Дурман - страница 47
Пока сестры друг другу на жизнь жаловались, Тошка быстро все прибрала, подмела пол, все по местам расставила и вышла из комнаты. „Огонь-девка!“ — хотела было похвалить ее Кина, но вовремя прикусила язык, зная сестрин характер. А та повесила голову и глубоко задумалась.
— А ты верно говоришь, что она замуж снова собирается? — спросила вдруг Кина.
Старая медленно подняла на нее глаза и кивнула.
— Да ты что? А за кого? Не слыхать ли? — подступила к ней сестра.
— Чего тут слушать, сестрица, мне чужие глаза не нужны, я сама все вижу…
— Ну и как же? Уж не подманула ли кого?
— Она ли подманула, ей ли голову закрутили… все одно — нам отдуваться придется, нам пропадать…
— А коли ей невтерпеж, скатертью дорога! — рассердилась Кина.
— Никто ее и не держит, сестрица, и держать не станет, да ведь с ней-то и земля наша уплывет, зем-ли-ца… — чуть не заплакала Марела.
— К адвокату ходили?
— Ходи не ходи, толку мало: только деньги зря потратим… По закону ей положено землю дать…
— Пойдите, пойдите, — не унималась Кина. — Закон что дышло… Надо только, чтобы умный человек взялся…
— И об этом я думала, сестрица, — протянула старая, — и так и эдак прикидывала. Все без толку. Ну, дело заведем. Так ведь большие деньги надо на это дело, а где их взять?.. Да и начнется дело, конец ему где?.. Вы ведь судились, знаете… Ничего не поделаешь, против рожна не попрешь… Иван согласен делиться. Делим, говорит, сколько ей там выйдет по закону… Да ему-то что? Он добро не собирал, дом не обзаводил… Пустит она его голым по миру, увидит…
— Да пусть выходит, пусть выметается из дому, ничего ей не давайте и все тут! — отрезала Кина.

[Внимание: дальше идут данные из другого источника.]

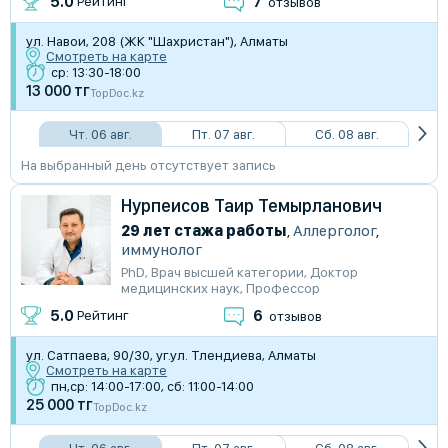
7
5.0
Рейтинг
отзывов
ул. Навои, 208 (ЖК "Шахристан"), Алматы
Смотреть на карте
ср: 13:30-18:00
13 000 тг
TopDoc.kz
Чт. 06 авг.
Пт. 07 авг.
Сб. 08 авг.
На выбранный день отсутствует запись
Нурпеисов Таир Темырланович
29 лет стажа работы
,
Аллерголог
,
иммунолог
PhD
,
Врач высшей категории
,
Доктор
медицинских наук
,
Профессор
6
5.0
Рейтинг
отзывов
ул. Сатпаева, 90/30, уг.ул. Тлендиева, Алматы
Смотреть на карте
пн,ср: 14:00-17:00, сб: 11:00-14:00
25 000 тг
TopDoc.kz
Чт. 06 авг.
Пт. 07 авг.
Сб. 08 авг.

— Нельзя, сестрица, права такого нет! — старая ударила в ладонь. — Я со сватьей Мариной советовалась. И мы, говорит, ничего дать не хотели, все равно власти отобрали, все как есть.
— А вы скажите ей: как суд решит… А пока суд да дело… видно будет…
— Ничего не выйдет из этого! Она все равно свое возьмет, а там иди судись с ней.
— Ну раз так… — согласилась Кина.
— Так, да не так! — вдруг вскипела старуха. — Закон, может, ей и даст, да только я не дам! Сколько крови и пота мне эта земля стоила, одному господу известно!
— Дак ты сама говоришь: закон… — удивленно раскрыла глаза Кина.
Старуха было рот раскрыла, сказать что-то хотела, да только кулаком потрясла. Ей вдруг захотелось с сестрой своими планами поделиться, только ей одной довериться, но она оборвала себя вовремя, плотно сжала губы и опустила голову. „А может, сказать ей? Или лучше не говорить? Нет, смолчу, так вернее будет… Об этом никому говорить нельзя, когда двое знают, и третий услышит… Не вытерпит сестра, шепнет кому-нибудь, и тогда все пропало… Начнет клубок разматываться, не остановишь…“
Долго думала старая, как ей с Тошкой быть. И решила: надо с ней с добром. Так будет лучше. И люди по селу перестанут ее имя трепать. А она знает, как им рот заткнуть. В следующий базарный день поедут они с невесткой в город, не за покупками, а так, чтоб людям показаться. А в селе пусть к соседям в гости ходит, всем станет говорить, что у них в доме все наладилось, теперь живут хорошо со свекровью… Да и ее надо поуспокоить, а то, если ее строго держать, того и гляди соберет свои манатки и выскочит замуж, даром что и год не прошел, как Минчо помер…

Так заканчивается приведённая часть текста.